The other looked, too, as if he wanted to speak, and his cheerful countenance invited Kirtley's readiness to visit with someone. The stranger was in appearance a prosperous man of about thirty-five, blond, with a very small curling mustache under a small nose. Though he kept smiling he still said nothing, as if doubtful of a first advance.

Gard hesitated, then broke the ice.

"I don't know anything about Roman horses," he essayed. "I can't tell whether this is a good thing or not." The other was affably relieved and was soon pouring out information about the animal.

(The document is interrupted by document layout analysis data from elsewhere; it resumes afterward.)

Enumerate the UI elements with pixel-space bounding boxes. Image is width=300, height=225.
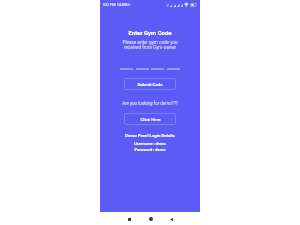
button[interactable]: Recent apps (124, 214, 134, 224)
staticText: Demo Panel Login Details (100, 133, 200, 138)
staticText: Submit Code (137, 82, 163, 87)
button[interactable]: Back (166, 214, 176, 224)
staticText: Enter Gym Code (100, 29, 200, 36)
button[interactable]: Click Here (124, 113, 176, 125)
button[interactable]: Submit Code (124, 78, 176, 90)
staticText: Click Here (140, 117, 161, 122)
staticText: received from Gym owner (100, 45, 200, 50)
staticText: 5:32 PM | 14.4KB/s (103, 3, 131, 7)
staticText: Password : demo (100, 147, 200, 152)
staticText: Are you looking for demo??? (100, 101, 200, 106)
staticText: Please enter gym code you (100, 40, 200, 45)
staticText: Username : demo (100, 141, 200, 146)
button[interactable]: Home (146, 214, 156, 224)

"Excuse me," he ventured, "but I raise horses on my estate and I know a little about them. The Roman horse was, of course, smaller, shorter, stockier, than our modern type. Small heads, short necks, built closer to the ground. Just like the Roman himself. This is a splendid example."

Seeing that Gard followed him he began again with:

"Excuse me." And he plunged into a minute, quite exhaustive, discussion of the Latin specimen before them, as they walked round and round to view it from all angles. Kirtley had never before realized there were so many points—fine points—about this familiar quadruped. The German showed why this animal could not speed, could not make nearly as many miles a day as his present successor. But, like the Roman, he had endurance and he was undoubtedly easier to handle. There were the withers, the haunch, the hock, and a score of other features upon which Gard's new acquaintance held forth, introducing almost every remark with his rather embarrassed "excuse me."

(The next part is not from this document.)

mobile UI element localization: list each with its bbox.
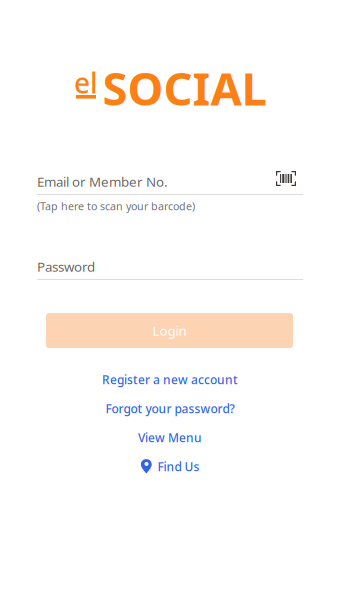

The astonishing Teuton erudition again! Gard had to marvel at it once more. This German was, by rare exception, ingratiating. They finally introduced themselves. Herr Furstenheimer of Wuerttemberg—a farmer. Gard concluded he did not dislike Germans of the south. Their temperaments, voices, manners, are somewhat softer than those of the north.

"I haven't been in Cologne in twenty years," Furstenheimer explained. "Just stopped off. I wonder if you—I see you too are a tourist—happen to be going my way. Excuse me, but that would be odd, wouldn't it?"

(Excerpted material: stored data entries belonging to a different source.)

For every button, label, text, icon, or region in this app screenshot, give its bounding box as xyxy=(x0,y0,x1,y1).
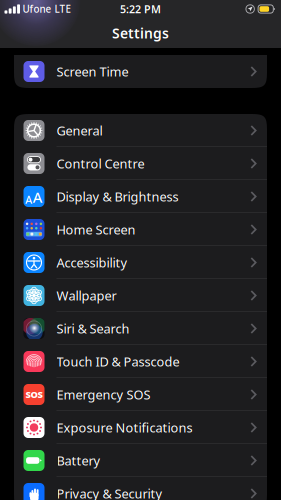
staticText: Emergency SOS xyxy=(56,386,150,403)
staticText: Home Screen xyxy=(56,221,136,238)
button[interactable]: Touch ID & Passcode xyxy=(14,345,267,378)
staticText: SOS xyxy=(26,388,42,401)
button[interactable]: SOS xyxy=(14,378,267,411)
staticText: LTE xyxy=(54,2,70,16)
staticText: Accessibility xyxy=(56,254,128,271)
staticText: Battery xyxy=(56,452,100,469)
button[interactable]: Wallpaper xyxy=(14,279,267,312)
button[interactable]: Accessibility xyxy=(14,246,267,279)
staticText: Display & Brightness xyxy=(56,188,178,205)
staticText: Touch ID & Passcode xyxy=(56,353,180,370)
staticText: Control Centre xyxy=(56,155,144,172)
button[interactable]: Screen Time xyxy=(14,55,267,88)
button[interactable]: Battery xyxy=(14,444,267,477)
button[interactable]: Siri & Search xyxy=(14,312,267,345)
button[interactable]: A xyxy=(14,180,267,213)
button[interactable]: Exposure Notifications xyxy=(14,411,267,444)
staticText: Siri & Search xyxy=(56,320,130,337)
staticText: Settings xyxy=(112,24,169,42)
staticText: Screen Time xyxy=(56,63,128,80)
staticText: Privacy & Security xyxy=(56,485,162,500)
staticText: 5:22 PM xyxy=(120,2,161,16)
staticText: A xyxy=(33,187,43,207)
button[interactable]: General xyxy=(14,114,267,147)
staticText: Exposure Notifications xyxy=(56,419,192,436)
button[interactable]: Home Screen xyxy=(14,213,267,246)
button[interactable]: Privacy & Security xyxy=(14,477,267,500)
staticText: A xyxy=(25,193,32,207)
staticText: Ufone xyxy=(22,2,51,16)
staticText: Wallpaper xyxy=(56,287,116,304)
staticText: General xyxy=(56,122,102,139)
button[interactable]: Control Centre xyxy=(14,147,267,180)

"Yes—I'm bound for Rotterdam."

"Rotterdam—- why so am I!" ejaculated the German in a happy moment. "I'm on my way to visit my sister there. I haven't seen her for years. It's really shameful. What train do you take?"

"The two o'clock. I wish you might be going along. One gets somewhat bored traveling alone."

"I'm the same way. I like company. I had intended going on to-night, but this Cologne one hears so much about is disappointingly dull, isn't it? Nothing to see." They conversed in German to Kirtley's linguistic satisfaction.

"But I'm stopping off at Aix-la-Chapelle," he had to say. "That's at four. Then I'm taking the late train."

"What is there at Aix? I don't remember."

"I want to see Charlemagne's tomb."

"Oh, so? That can't be duller than Cologne, can it? I don't see that I would be losing any time by it either. I'll tell you what I'll do. If I decide to join you—and I hope I shall—you'll see me at the two o'clock. But if I don't—well, Aufwiedersehen!—let us hope—and I am delighted to have met you."

Gard was gratified when the sociable Wuerttemberger arrived at the station. They went on to Aix in a compartment full of militaires. The countryside, swimming in the sunlight, lay tidy and dimpling in the gentle arms of a peace and prosperity that made the newspaper talk of a campaign seem unreal and preposterous.Furstenheimer appeared to have only the interests of a small land-holder, and gossiped about his farm, his horses and prices. He was not apparently concerned about the war excitement. Agriculture in Wuerttemberg was more important. Like most Germans, whether there was war or no war, seemed much the same thing with him. Either must be taken naturally and philosophically like a state of Nature. Furstenheimer was not fond of being away from home. To be frank, his brother-in-law in Rotterdam had got into financial straits and his own sister was ill. They had become almost strangers in the long separation. And that was not right, was it? He really had had to go.

When they arrived at Aix—the German Aachen—they decided to leave their grips in an inn, across the station Platz, so that they could conveniently dine there and be near at hand for the express. Then they started for the cathedral which, with its eleven centuries, loomed under a lofty octagon from a low hill.